(Page-level text extractions)
* * *

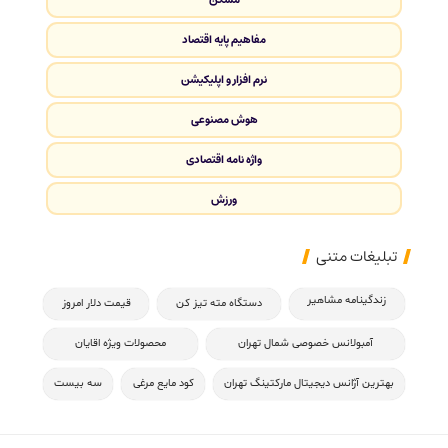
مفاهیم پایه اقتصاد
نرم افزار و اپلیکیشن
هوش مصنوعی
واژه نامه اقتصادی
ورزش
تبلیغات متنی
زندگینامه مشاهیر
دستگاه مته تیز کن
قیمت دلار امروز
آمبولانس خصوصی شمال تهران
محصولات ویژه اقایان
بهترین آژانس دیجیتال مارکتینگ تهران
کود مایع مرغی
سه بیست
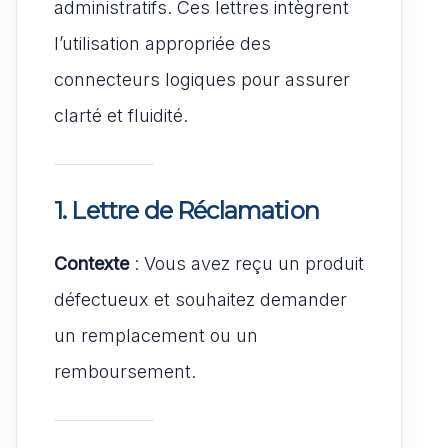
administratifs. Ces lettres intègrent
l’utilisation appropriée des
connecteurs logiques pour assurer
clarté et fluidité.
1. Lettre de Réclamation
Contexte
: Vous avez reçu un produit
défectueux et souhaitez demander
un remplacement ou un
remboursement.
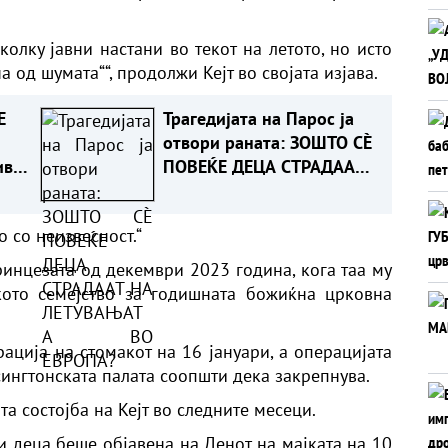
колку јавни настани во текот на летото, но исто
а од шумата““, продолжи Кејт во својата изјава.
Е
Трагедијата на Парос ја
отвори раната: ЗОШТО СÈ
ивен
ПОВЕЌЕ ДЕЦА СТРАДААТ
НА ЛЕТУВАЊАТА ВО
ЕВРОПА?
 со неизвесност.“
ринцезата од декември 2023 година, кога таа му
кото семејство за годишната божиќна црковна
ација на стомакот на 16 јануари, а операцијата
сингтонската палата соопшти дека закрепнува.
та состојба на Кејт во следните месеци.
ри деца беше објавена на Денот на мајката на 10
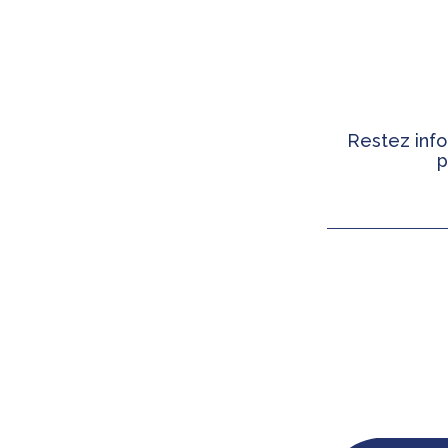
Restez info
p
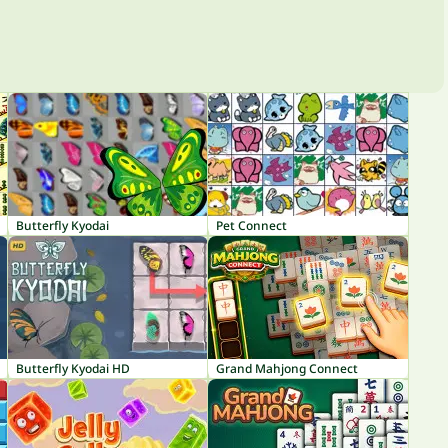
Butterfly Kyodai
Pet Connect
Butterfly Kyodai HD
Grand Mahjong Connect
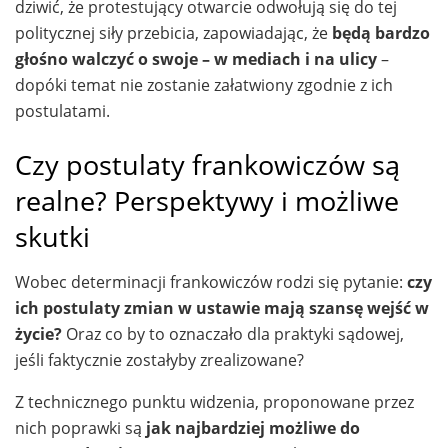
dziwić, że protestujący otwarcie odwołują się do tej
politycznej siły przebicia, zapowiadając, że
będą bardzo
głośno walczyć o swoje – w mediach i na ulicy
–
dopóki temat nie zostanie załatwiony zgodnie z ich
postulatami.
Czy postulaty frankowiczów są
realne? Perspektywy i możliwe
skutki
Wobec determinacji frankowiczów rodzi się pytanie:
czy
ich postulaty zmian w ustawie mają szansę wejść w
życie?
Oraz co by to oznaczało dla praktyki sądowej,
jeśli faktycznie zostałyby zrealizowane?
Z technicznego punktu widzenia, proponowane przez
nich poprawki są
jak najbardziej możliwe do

* * *

- _REQUIREMENT_:
Repeat the data in full and exactly. Omit pictures.

- _ANSWER BOX_:
مفاهیم پایه اقتصاد
نرم افزار و اپلیکیشن
هوش مصنوعی
واژه نامه اقتصادی
ورزش
تبلیغات متنی
زندگینامه مشاهیر
دستگاه مته تیز کن
قیمت دلار امروز
آمبولانس خصوصی شمال تهران
محصولات ویژه اقایان
بهترین آژانس دیجیتال مارکتینگ تهران
کود مایع مرغی
سه بیست
administratifs. Ces lettres intègrent
l’utilisation appropriée des
connecteurs logiques pour assurer
clarté et fluidité.
1. Lettre de Réclamation
Contexte
: Vous avez reçu un produit
défectueux et souhaitez demander
un remplacement ou un
remboursement.
колку јавни настани во текот на летото, но исто
а од шумата““, продолжи Кејт во својата изјава.
Е
Трагедијата на Парос ја
отвори раната: ЗОШТО СÈ
ивен
ПОВЕЌЕ ДЕЦА СТРАДААТ
НА ЛЕТУВАЊАТА ВО
ЕВРОПА?
 со неизвесност.“
ринцезата од декември 2023 година, кога таа му
кото семејство за годишната божиќна црковна
ација на стомакот на 16 јануари, а операцијата
сингтонската палата соопшти дека закрепнува.
та состојба на Кејт во следните месеци.
ри деца беше објавена на Денот на мајката на 10
Restez info
p
Butterfly Kyodai
Pet Connect
Butterfly Kyodai HD
Grand Mahjong Connect
dziwić, że protestujący otwarcie odwołują się do tej
politycznej siły przebicia, zapowiadając, że
będą bardzo
głośno walczyć o swoje – w mediach i na ulicy
–
dopóki temat nie zostanie załatwiony zgodnie z ich
postulatami.
Czy postulaty frankowiczów są
realne? Perspektywy i możliwe
skutki
Wobec determinacji frankowiczów rodzi się pytanie:
czy
ich postulaty zmian w ustawie mają szansę wejść w
życie?
Oraz co by to oznaczało dla praktyki sądowej,
jeśli faktycznie zostałyby zrealizowane?
Z technicznego punktu widzenia, proponowane przez
nich poprawki są
jak najbardziej możliwe do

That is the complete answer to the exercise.